In ageing Japan, TV ads selling tombstones take up prime-time slots

Japan's rapidly ageing population has had a significant effect on what passes for polite conversation on television advertisements.

A disproportionate number of advertisements plug health-related products for seniors, stretching the limits of good taste in some cases by asking viewers if they have trouble sleeping because of incontinence, or if they have prepared for their funeral arrangements. It gets worse when advertisers for "incontinence pants", or adult diapers, as well as health pills that claim to ease the inconvenience, attempt to lighten the mood by having the characters in the ads gush about the positive effects of the pants or the pills, leaving little to the imagination.

For instance, this TV commercial by a Fujita Stone tombstone maker commercial shows how happy a daughter and her late mother are about using a tombstone from the company. The tombstone is designed such that dew is prevented from forming so that users are kept nicely dry, like the weather in Hawaii, says the ad.

The ad goes:

Daughter: "Mum, you have always been a cheerful character, so even in your grave, you are probably thinking..."

Mum: "This is nicely dry and great, like Hawaii!"

Another ad, also by a tombstone maker, tells viewers visiting the grave of a loved one is about praying for the happiness of the family.

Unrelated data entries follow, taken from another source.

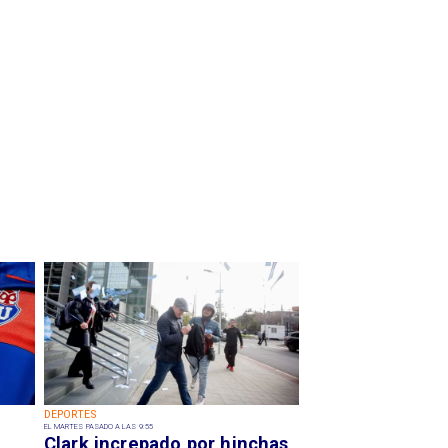
DEPORTES
EL MARTES PASADO A LAS 9:55
Clark increpado por hinchas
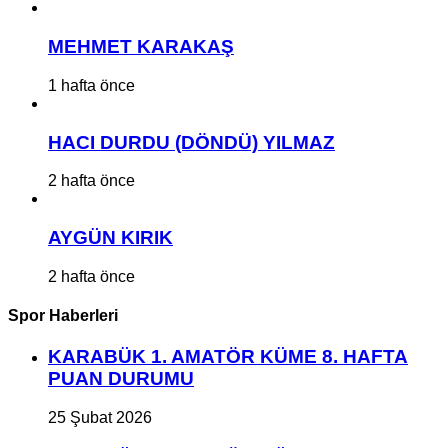
MEHMET KARAKAŞ
1 hafta önce
HACI DURDU (DÖNDÜ) YILMAZ
2 hafta önce
AYGÜN KIRIK
2 hafta önce
Spor Haberleri
KARABÜK 1. AMATÖR KÜME 8. HAFTA
PUAN DURUMU
25 Şubat 2026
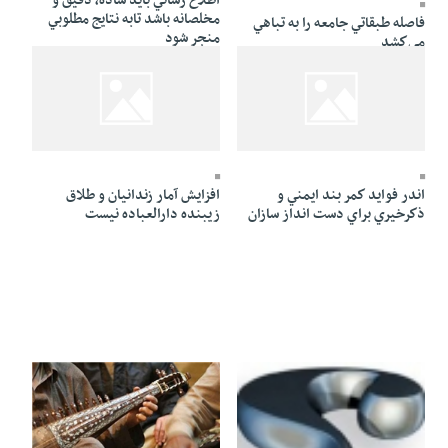
اطلاع رساني بايد ساده، دقيق و
مخلصانه باشد تابه نتايج مطلوبي
فاصله طبقاتي جامعه را به تباهي
منجر شود
مي‌كشد
31 Tir 1391 - 01:56
31 Tir 1391 - 01:58
اندر فوايد كمر بند ايمني و
افزايش آمار زندانيان و طلاق
ذكرخيري براي دست انداز سازان
زيبنده دارالعباده نيست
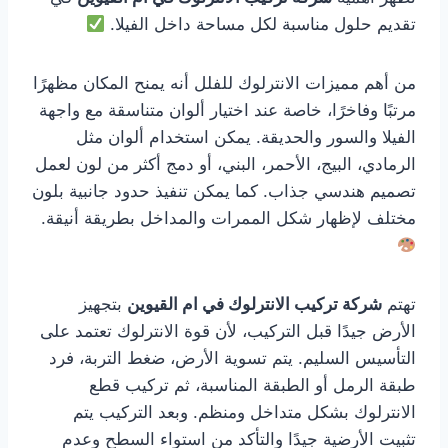
تقديم حلول مناسبة لكل مساحة داخل الفيلا.
من أهم مميزات الانترلوك للفلل أنه يمنح المكان مظهرًا
مرتبًا وفاخرًا، خاصة عند اختيار ألوان متناسقة مع واجهة
الفيلا والسور والحديقة. يمكن استخدام ألوان مثل
الرمادي، البيج، الأحمر، البني، أو دمج أكثر من لون لعمل
تصميم هندسي جذاب. كما يمكن تنفيذ حدود جانبية بلون
مختلف لإظهار شكل الممرات والمداخل بطريقة أنيقة.
تهتم
شركة تركيب الانترلوك في ام القيوين
بتجهيز
الأرض جيدًا قبل التركيب، لأن قوة الانترلوك تعتمد على
التأسيس السليم. يتم تسوية الأرض، ضغط التربة، فرد
طبقة الرمل أو الطبقة المناسبة، ثم تركيب قطع
الانترلوك بشكل متداخل ومنظم. وبعد التركيب يتم
تثبيت الأرضية جيدًا والتأكد من استواء السطح وعدم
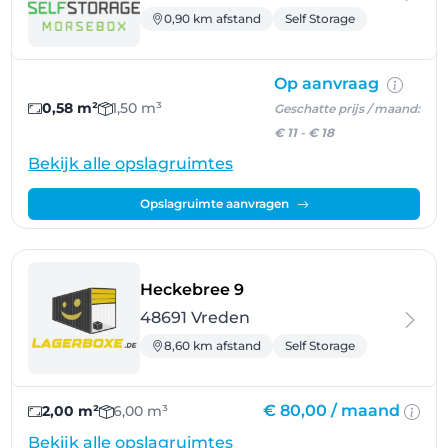
0,90 km afstand
Self Storage
Op aanvraag
0,58 m²
1,50 m³
Geschatte prijs / maand:
€ 11
-
€ 18
Bekijk alle opslagruimtes
Opslagruimte aanvragen
- Vreden
Heckebree 9
48691 Vreden
8,60 km afstand
Self Storage
€ 80,00 /
maand
2,00 m²
6,00 m³
Bekijk alle opslagruimtes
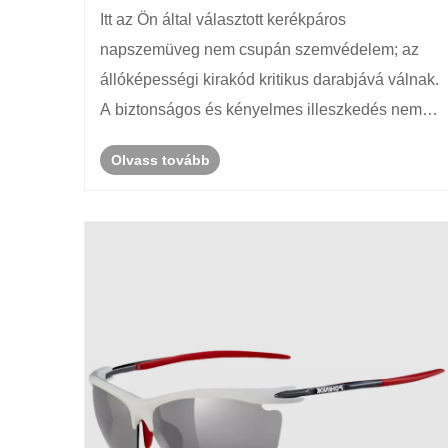
viselet a hosszú távú kerékpározáshoz
Itt az Ön által választott kerékpáros
napszemüveg nem csupán szemvédelem; az
állóképességi kirakód kritikus darabjává válnak.
A biztonságos és kényelmes illeszkedés nem
alku tárgya. Megakadályozza a fáradtságot,
Olvass tovább
megszünteti a figyelemelterelést, és lehetővé
teszi, hogy teljes mértékben az útra és a ......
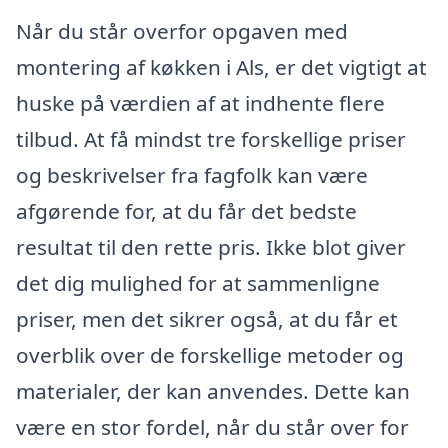
Når du står overfor opgaven med
montering af køkken i Als, er det vigtigt at
huske på værdien af at indhente flere
tilbud. At få mindst tre forskellige priser
og beskrivelser fra fagfolk kan være
afgørende for, at du får det bedste
resultat til den rette pris. Ikke blot giver
det dig mulighed for at sammenligne
priser, men det sikrer også, at du får et
overblik over de forskellige metoder og
materialer, der kan anvendes. Dette kan
være en stor fordel, når du står over for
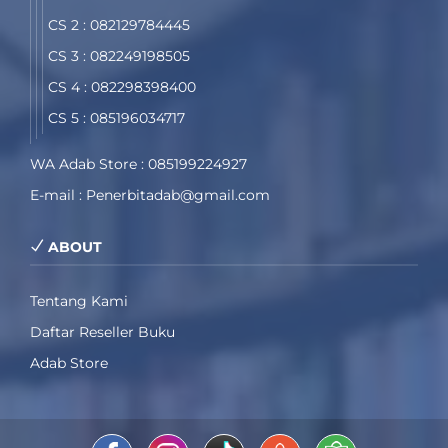
CS 2 : 082129784445
CS 3 : 082249198505
CS 4 : 082298398400
CS 5 : 085196034717
WA Adab Store : 085199224927
E-mail : Penerbitadab@gmail.com
ABOUT
Tentang Kami
Daftar Reseller Buku
Adab Store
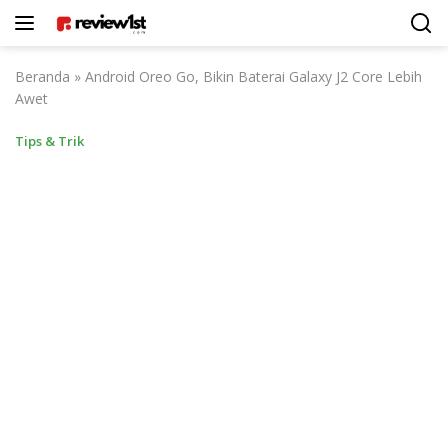
Langsung
ke
konten
Beranda
»
Android Oreo Go, Bikin Baterai Galaxy J2 Core Lebih
Awet
Tips & Trik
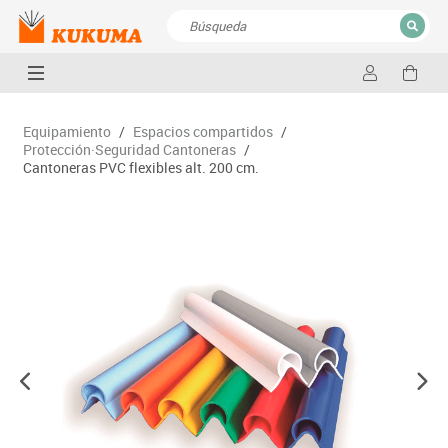
CERRAR
Resultados de la búsqueda
Equipamiento
/
Espacios compartidos
/
Protección·Seguridad Cantoneras
/
Cantoneras PVC flexibles alt. 200 cm.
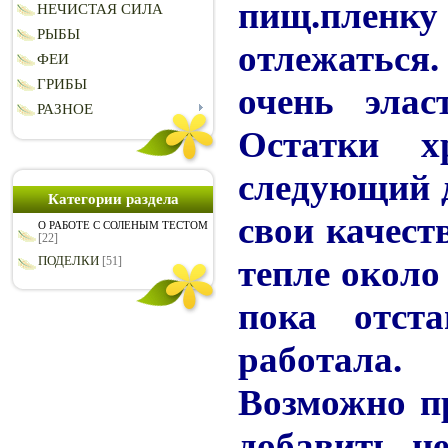
пищ.пленку
НЕЧИСТАЯ СИЛА
РЫБЫ
отлежаться.
ФЕИ
ГРИБЫ
очень элас
РАЗНОЕ
Остатки х
следующий 
Категории раздела
свои качест
О РАБОТЕ С СОЛЕНЫМ ТЕСТОМ
[22]
тепле около 
ПОДЕЛКИ
[51]
пока отст
работала.
Возможно п
добавить н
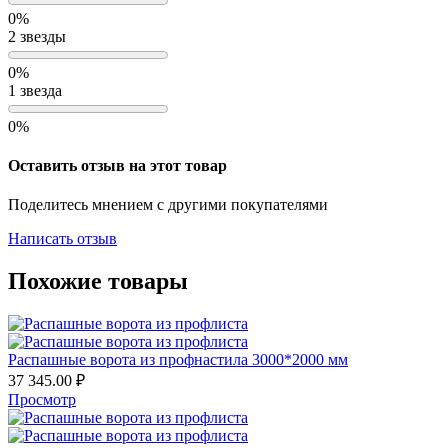
0%
2 звезды
0%
1 звезда
0%
Оставить отзыв на этот товар
Поделитесь мнением с другими покупателями
Написать отзыв
Похожие товары
Распашные ворота из профнастила 3000*2000 мм
37 345.00
₽
Просмотр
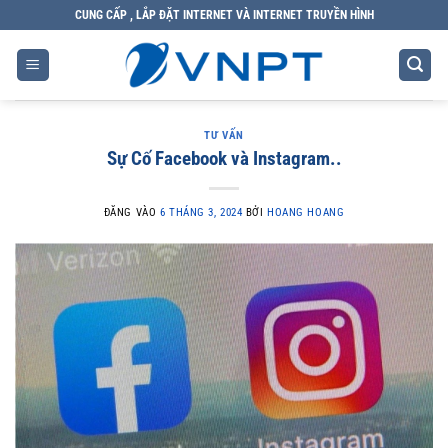
Bỏ
CUNG CẤP , LẮP ĐẶT INTERNET VÀ INTERNET TRUYỀN HÌNH
qua
nội
dung
TƯ VẤN
Sự Cố Facebook và Instagram..
ĐĂNG VÀO
6 THÁNG 3, 2024
BỞI
HOANG HOANG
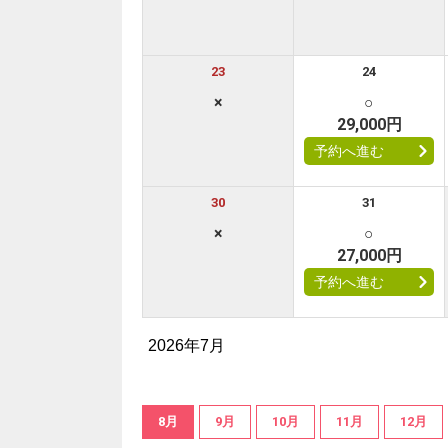
23
24
×
○
29,000円
予約へ進む
30
31
×
○
27,000円
予約へ進む
2026年7月
8月
9月
10月
11月
12月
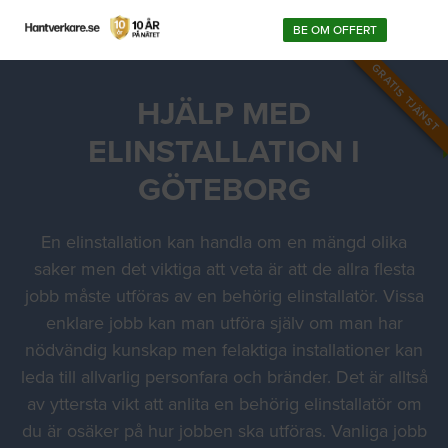
BE OM OFFERT
GRATIS TJÄNST
HJÄLP MED
ELINSTALLATION I
GÖTEBORG
En elinstallation kan handla om en mängd olika
saker men det viktiga att veta är att de allra flesta
jobb måste utföras av en behörig elinstallatör. Vissa
enklare jobb kan man utföra själv om man har
nödvändig kunskap men felaktiga installationer kan
leda till allvarlig personfara och bränder. Det är alltså
av yttersta vikt att anlita en behörig elinstallatör om
du är osäker på hur jobben ska utföras. Vanliga jobb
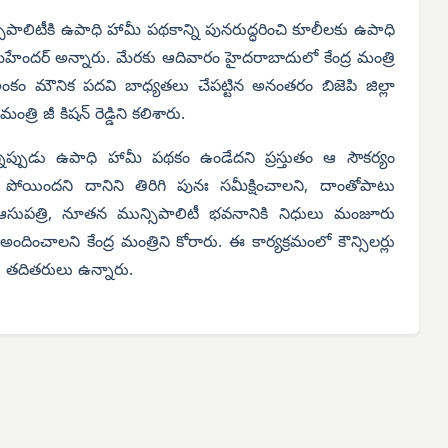
న్సిపాలిటీకి ఉపాధి హామీ పథకాన్ని పునరుద్ధరించి కూలీలకు ఉపాధి
మహేందర్ అన్నారు. మేరకు ఆదివారం హైదరాబాదులో కేంద్ర మంత్రి
. అంకం మౌనిక పదవి బాధ్యతలు చేపట్టిన అనంతరం బిజెపి జిల్లా
మంత్రి జీ కిషన్ రెడ్డిని కలిశారు.
ప్పుడు ఉపాధి హామీ పథకం ఉండేదని ప్రస్తుతం ఆ సౌకర్యం
పోయిందని దానిని తిరిగి పునః సమీక్షించాలని, దాంతోపాటు
లు ఆసుపత్రి, నూతన మున్సిపాలిటీ భవనానికి నిధులు మంజూరు
చాలని కేంద్ర మంత్రిని కోరారు. ఈ కార్యక్రమంలో కౌన్సిలర్లు
్, తదితరులు ఉన్నారు.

I understand that market realities are driving corporations eager to claim their share of a growing market, especially as seniors have more savings and, more importantly, spend more per month than those younger.

In Japan, there are now 32.5 million people who are aged 65 and above, but only 16.33 million children who are 14 or younger, a stark indicator of the country's changing demographics. According to industry projections, sales of adult diapers will overtake sales of baby nappies this year. Here's another market changing statistic - in 2013, there were 1,268,432 deaths as opposed to 1,029,800 births in Japan, with the difference between deaths and births hitting a new domestic record high.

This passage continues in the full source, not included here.